| What to do |
Copy out, from the data, each line containing the string "high".

| Saved data entries |
BEGIN
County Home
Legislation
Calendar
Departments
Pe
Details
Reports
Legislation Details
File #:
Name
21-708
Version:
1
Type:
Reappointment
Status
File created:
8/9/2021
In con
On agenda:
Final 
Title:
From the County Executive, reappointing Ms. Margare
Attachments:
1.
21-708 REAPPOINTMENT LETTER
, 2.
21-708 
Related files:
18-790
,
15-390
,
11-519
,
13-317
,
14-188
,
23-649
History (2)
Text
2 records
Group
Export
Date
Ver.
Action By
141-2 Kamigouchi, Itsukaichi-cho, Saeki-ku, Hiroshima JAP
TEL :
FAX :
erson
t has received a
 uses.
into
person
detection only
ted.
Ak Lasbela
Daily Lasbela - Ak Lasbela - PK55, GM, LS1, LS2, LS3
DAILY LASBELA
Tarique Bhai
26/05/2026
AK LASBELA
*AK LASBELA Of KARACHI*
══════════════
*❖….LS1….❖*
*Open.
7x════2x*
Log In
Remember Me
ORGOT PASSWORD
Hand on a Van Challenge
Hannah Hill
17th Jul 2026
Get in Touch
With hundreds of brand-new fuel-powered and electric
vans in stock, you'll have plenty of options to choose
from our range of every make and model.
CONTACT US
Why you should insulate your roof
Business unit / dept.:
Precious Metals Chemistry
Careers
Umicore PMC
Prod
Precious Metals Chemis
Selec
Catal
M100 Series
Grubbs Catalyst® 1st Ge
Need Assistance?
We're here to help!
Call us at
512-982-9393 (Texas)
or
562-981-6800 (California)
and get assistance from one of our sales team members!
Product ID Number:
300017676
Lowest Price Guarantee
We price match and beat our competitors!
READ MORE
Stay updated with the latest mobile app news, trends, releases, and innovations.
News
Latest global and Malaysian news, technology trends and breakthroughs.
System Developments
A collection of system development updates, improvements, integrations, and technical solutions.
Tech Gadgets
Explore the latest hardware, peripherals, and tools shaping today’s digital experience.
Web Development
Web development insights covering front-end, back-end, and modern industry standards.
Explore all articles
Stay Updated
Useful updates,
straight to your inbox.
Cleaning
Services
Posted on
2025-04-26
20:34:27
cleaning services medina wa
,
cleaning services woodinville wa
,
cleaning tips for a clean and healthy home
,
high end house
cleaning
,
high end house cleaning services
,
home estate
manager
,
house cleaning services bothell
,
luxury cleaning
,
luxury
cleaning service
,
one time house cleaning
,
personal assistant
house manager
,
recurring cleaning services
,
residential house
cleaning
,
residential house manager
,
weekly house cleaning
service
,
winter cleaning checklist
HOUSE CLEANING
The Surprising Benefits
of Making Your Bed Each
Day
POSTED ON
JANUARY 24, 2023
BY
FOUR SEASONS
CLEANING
END
| Expected answer |
high end house
high end house cleaning services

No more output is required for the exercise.